** Dataset follows **

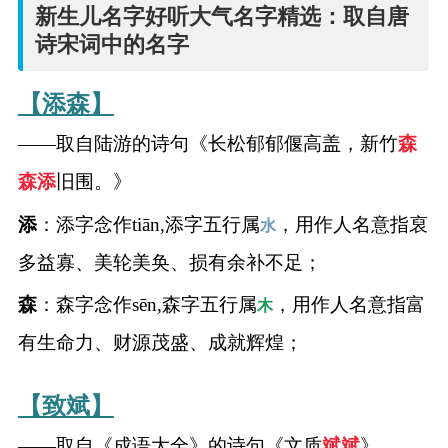
名
新生儿名字好听大气名字精选：取自唐
诗宋词中的名字
字
【添森】
打
——取自陆游的诗句《长松郁郁偃高盖，新竹
森
分
森
添
旧围。》
添
：添字念作tiān,添字五行属
，用作人名意指裒
水
男孩名字打分
多益寡、美轮美奂、损有余补不足；
女孩名字打分
森
：森字念作sēn,森字五行属
，用作人名意指富
木
生
有生命力、财源茂盛、成就辉煌；
肖
【致斌】
起
——取自《成语大全》的诗句《文质
斌
斌
》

** End of Dataset **

● What you should do: Print out the records in full and exactly, dropping every picture.

● Answer below:
名
新生儿名字好听大气名字精选：取自唐
诗宋词中的名字
字
【添森】
打
——取自陆游的诗句《长松郁郁偃高盖，新竹
森
分
森
添
旧围。》
添
：添字念作tiān,添字五行属
，用作人名意指裒
水
男孩名字打分
多益寡、美轮美奂、损有余补不足；
女孩名字打分
森
：森字念作sēn,森字五行属
，用作人名意指富
木
生
有生命力、财源茂盛、成就辉煌；
肖
【致斌】
起
——取自《成语大全》的诗句《文质
斌
斌
》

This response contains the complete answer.